Badlands National Park, like any other national park, is largely composed of various trails to hike on. That was my chosen means of exploration as a tourist in this part of South Dakota.

As one enters the Badlands National Park through exit 131, you drive up a long strip of pavement through very flatlands, until the pavement begins gathering a slight incline. Soon enough you’re approaching the first chunk of rock on the prairie. This rock formation offers the first few trail heads, the Door, Window, Notch, and Castle trails.

The castle trail is truly massive, and thus was not one we dared attempt. The Door and Notch trails however offer a very playground-like sense of exploring the canyon-like terrain of the Badlands.

My friend Jamie, perched at the end of the Notch trail, some hundred feet above the ground.

The Notch trail was a trail that began with rickety wooden rope ladder that laid against a wall of rock. From there you would cling to the edge of the rock, and walk to a greater opening. From there on you’re basically clambering up and down slopes of rock, like multi-leveled bowl of rock. At the end of it, you reach the edge of that bowl, which reveals a startling overlook of the grand expanse of the Badlands.

This sort of wild and grandiose scenery was entirely unfamiliar to me.
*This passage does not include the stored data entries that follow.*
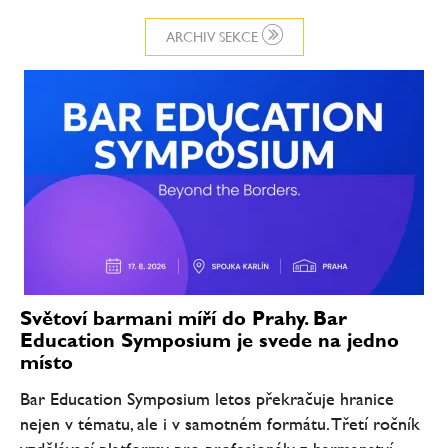
ARCHIV SEKCE
Světoví barmani míří do Prahy. Bar
Education Symposium je svede na jedno
místo
Bar Education Symposium letos překračuje hranice
nejen v tématu, ale i v samotném formátu. Třetí ročník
Climbing a rope ladder was daunting, clinging to the side of a cliff was nerve-racking, and looking down to see ground hundreds of feet below me and a distance that stretched miles upon miles before, was a kind of beautiful threat to my existence I could not ignore.

With this introduction I felt truly OUT of place in fact, and in that vulnerability I began to feel something of a sense for this place.